Saved entries:
**********

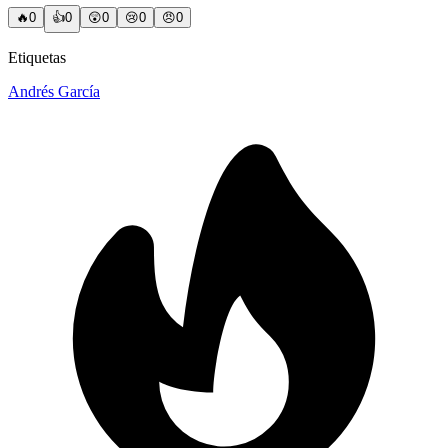
🔥
0
👍
0
😲
0
😢
0
😠
0
Etiquetas
Andrés García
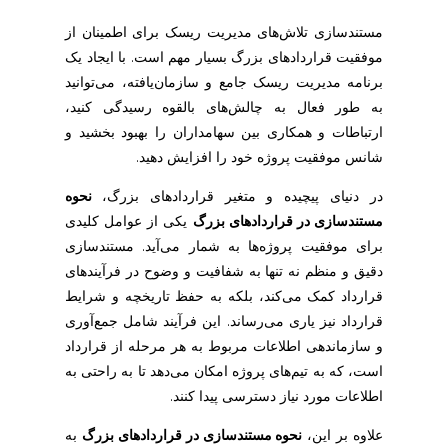
مستندسازی تلاش‌های مدیریت ریسک برای اطمینان از
موفقیت قراردادهای بزرگ بسیار مهم است. با ایجاد یک
برنامه مدیریت ریسک جامع و سازمان‌یافته، می‌توانید
به طور فعال به چالش‌های بالقوه رسیدگی کنید،
ارتباطات و همکاری بین سهامداران را بهبود بخشید و
شانس موفقیت پروژه خود را افزایش دهید.
در دنیای پیچیده و متغیر قراردادهای بزرگ،
نحوه
مستندسازی در قراردادهای بزرگ
یکی از عوامل کلیدی
برای موفقیت پروژه‌ها به شمار می‌آید. مستندسازی
دقیق و منظم نه تنها به شفافیت و وضوح در فرآیندهای
قرارداد کمک می‌کند، بلکه به حفظ تاریخچه و شرایط
قرارداد نیز یاری می‌رساند. این فرآیند شامل جمع‌آوری
و سازماندهی اطلاعات مربوط به هر مرحله از قرارداد
است، که به تیم‌های پروژه امکان می‌دهد تا به راحتی به
اطلاعات مورد نیاز دسترسی پیدا کنند.
علاوه بر این،
نحوه مستندسازی در قراردادهای بزرگ
به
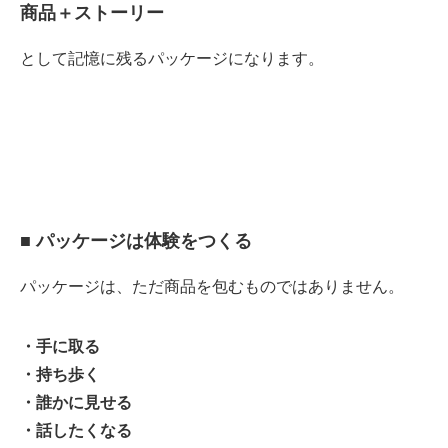
商品＋ストーリー
として記憶に残るパッケージになります。
■ パッケージは体験をつくる
パッケージは、ただ商品を包むものではありません。
・手に取る
・持ち歩く
・誰かに見せる
・話したくなる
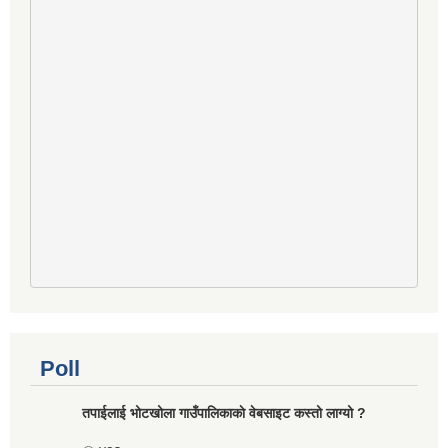
Poll
तपाईलाई भोटखोला गाउँपालिकाकाे वेबसाइट कस्तो लाग्यो ?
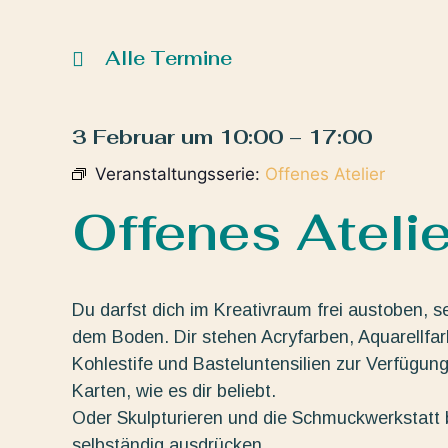
Alle Termine
3 Februar
um
10:00
–
17:00
Veranstaltungsserie:
Offenes Atelier
Offenes Atelie
Du darfst dich im Kreativraum frei austoben, s
dem Boden. Dir stehen Acryfarben, Aquarellfarbe
Kohlestife und Basteluntensilien zur Verfügun
Karten, wie es dir beliebt.
Oder Skulpturieren und die Schmuckwerkstatt b
selbständig ausdrücken.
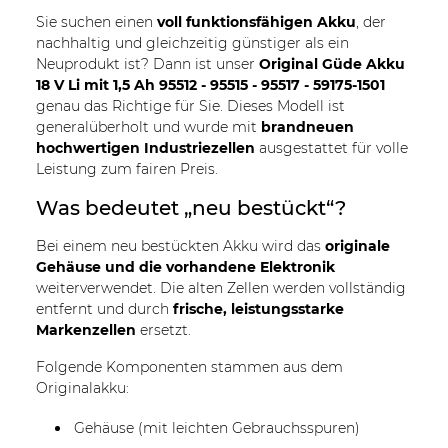
Sie suchen einen
voll funktionsfähigen Akku
, der
nachhaltig und gleichzeitig günstiger als ein
Neuprodukt ist? Dann ist unser
Original Güde Akku
18 V Li mit 1,5 Ah 95512 - 95515 - 95517 - 59175-1501
genau das Richtige für Sie. Dieses Modell ist
generalüberholt und wurde mit
brandneuen
hochwertigen Industriezellen
ausgestattet für volle
Leistung zum fairen Preis.
Was bedeutet „neu bestückt“?
Bei einem neu bestückten Akku wird das
originale
Gehäuse und die vorhandene Elektronik
weiterverwendet. Die alten Zellen werden vollständig
entfernt und durch
frische, leistungsstarke
Markenzellen
ersetzt.
Folgende Komponenten stammen aus dem
Originalakku:
Gehäuse (mit leichten Gebrauchsspuren)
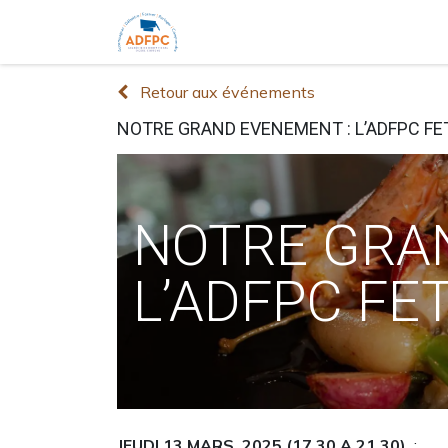
Accueil
Ouvrages
Formations 
Retour aux événements
NOTRE GRAND EVENEMENT : L’ADFPC FET
NOTRE GRA
L’ADFPC FET
JEUDI 13 MARS 2025 (17.30 A 21.30)
:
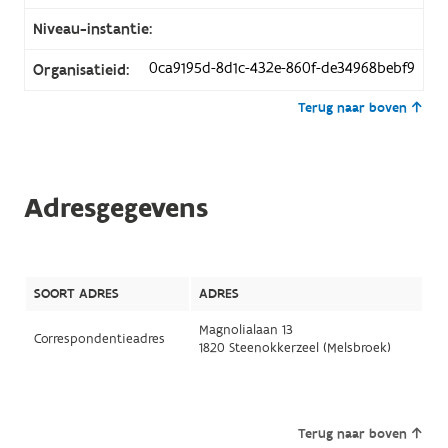
Niveau-instantie:
0ca9195d-8d1c-432e-860f-de34968bebf9
Organisatieid:
Terug naar boven
Adresgegevens
SOORT ADRES
ADRES
Magnolialaan 13
Correspondentieadres
1820 Steenokkerzeel (Melsbroek)
Terug naar boven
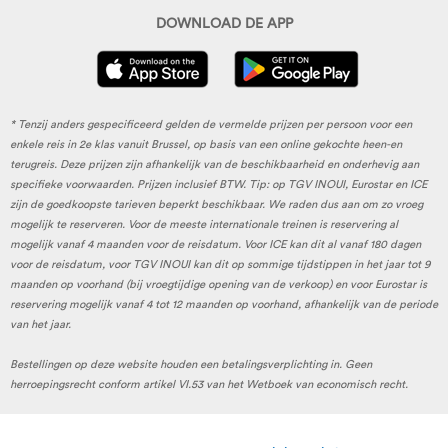
DOWNLOAD DE APP
* Tenzij anders gespecificeerd gelden de vermelde prijzen per persoon voor een
enkele reis in 2e klas vanuit Brussel, op basis van een online gekochte heen-en
terugreis. Deze prijzen zijn afhankelijk van de beschikbaarheid en onderhevig aan
specifieke voorwaarden. Prijzen inclusief BTW. Tip: op TGV INOUI, Eurostar en ICE
zijn de goedkoopste tarieven beperkt beschikbaar. We raden dus aan om zo vroeg
mogelijk te reserveren. Voor de meeste internationale treinen is reservering al
mogelijk vanaf 4 maanden voor de reisdatum. Voor ICE kan dit al vanaf 180 dagen
voor de reisdatum, voor TGV INOUI kan dit op sommige tijdstippen in het jaar tot 9
maanden op voorhand (bij vroegtijdige opening van de verkoop) en voor Eurostar is
reservering mogelijk vanaf 4 tot 12 maanden op voorhand, afhankelijk van de periode
van het jaar.
Bestellingen op deze website houden een betalingsverplichting in. Geen
herroepingsrecht conform artikel VI.53 van het Wetboek van economisch recht.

**********

_TASK DETAILS_
Each line of the records above must be repeated exactly, but no picture belongs in the copy.

_YOUR SOLUTION_
🔥
0
👍
0
😲
0
😢
0
😠
0
Etiquetas
Andrés García
مستندسازی تلاش‌های مدیریت ریسک برای اطمینان از
موفقیت قراردادهای بزرگ بسیار مهم است. با ایجاد یک
برنامه مدیریت ریسک جامع و سازمان‌یافته، می‌توانید
به طور فعال به چالش‌های بالقوه رسیدگی کنید،
ارتباطات و همکاری بین سهامداران را بهبود بخشید و
شانس موفقیت پروژه خود را افزایش دهید.
در دنیای پیچیده و متغیر قراردادهای بزرگ،
نحوه
مستندسازی در قراردادهای بزرگ
یکی از عوامل کلیدی
برای موفقیت پروژه‌ها به شمار می‌آید. مستندسازی
دقیق و منظم نه تنها به شفافیت و وضوح در فرآیندهای
قرارداد کمک می‌کند، بلکه به حفظ تاریخچه و شرایط
قرارداد نیز یاری می‌رساند. این فرآیند شامل جمع‌آوری
و سازماندهی اطلاعات مربوط به هر مرحله از قرارداد
است، که به تیم‌های پروژه امکان می‌دهد تا به راحتی به
اطلاعات مورد نیاز دسترسی پیدا کنند.
علاوه بر این،
نحوه مستندسازی در قراردادهای بزرگ
به
商品＋ストーリー
として記憶に残るパッケージになります。
■ パッケージは体験をつくる
パッケージは、ただ商品を包むものではありません。
・手に取る
・持ち歩く
・誰かに見せる
・話したくなる
Poll
तपाईलाई भोटखोला गाउँपालिकाकाे वेबसाइट कस्तो लाग्यो ?
Alle Termine
3 Februar
um
10:00
–
17:00
Veranstaltungsserie:
Offenes Atelier
Offenes Atelie
Du darfst dich im Kreativraum frei austoben, s
dem Boden. Dir stehen Acryfarben, Aquarellfarbe
Kohlestife und Basteluntensilien zur Verfügun
Karten, wie es dir beliebt.
Oder Skulpturieren und die Schmuckwerkstatt b
selbständig ausdrücken.
Sie suchen einen
voll funktionsfähigen Akku
, der
nachhaltig und gleichzeitig günstiger als ein
Neuprodukt ist? Dann ist unser
Original Güde Akku
18 V Li mit 1,5 Ah 95512 - 95515 - 95517 - 59175-1501
genau das Richtige für Sie. Dieses Modell ist
generalüberholt und wurde mit
brandneuen
hochwertigen Industriezellen
ausgestattet für volle
Leistung zum fairen Preis.
Was bedeutet „neu bestückt“?
Bei einem neu bestückten Akku wird das
originale
Gehäuse und die vorhandene Elektronik
weiterverwendet. Die alten Zellen werden vollständig
entfernt und durch
frische, leistungsstarke
Markenzellen
ersetzt.
Folgende Komponenten stammen aus dem
Originalakku:
Gehäuse (mit leichten Gebrauchsspuren)
Accueil
Ouvrages
Formations 
Retour aux événements
NOTRE GRAND EVENEMENT : L’ADFPC FET
NOTRE GRA
L’ADFPC FET
JEUDI 13 MARS 2025 (17.30 A 21.30)
:
Niveau-instantie:
0ca9195d-8d1c-432e-860f-de34968bebf9
Organisatieid:
Terug naar boven
Adresgegevens
SOORT ADRES
ADRES
Magnolialaan 13
Correspondentieadres
1820 Steenokkerzeel (Melsbroek)
Terug naar boven
DOWNLOAD DE APP
* Tenzij anders gespecificeerd gelden de vermelde prijzen per persoon voor een
enkele reis in 2e klas vanuit Brussel, op basis van een online gekochte heen-en
terugreis. Deze prijzen zijn afhankelijk van de beschikbaarheid en onderhevig aan
specifieke voorwaarden. Prijzen inclusief BTW. Tip: op TGV INOUI, Eurostar en ICE
zijn de goedkoopste tarieven beperkt beschikbaar. We raden dus aan om zo vroeg
mogelijk te reserveren. Voor de meeste internationale treinen is reservering al
mogelijk vanaf 4 maanden voor de reisdatum. Voor ICE kan dit al vanaf 180 dagen
voor de reisdatum, voor TGV INOUI kan dit op sommige tijdstippen in het jaar tot 9
maanden op voorhand (bij vroegtijdige opening van de verkoop) en voor Eurostar is
reservering mogelijk vanaf 4 tot 12 maanden op voorhand, afhankelijk van de periode
van het jaar.
Bestellingen op deze website houden een betalingsverplichting in. Geen
herroepingsrecht conform artikel VI.53 van het Wetboek van economisch recht.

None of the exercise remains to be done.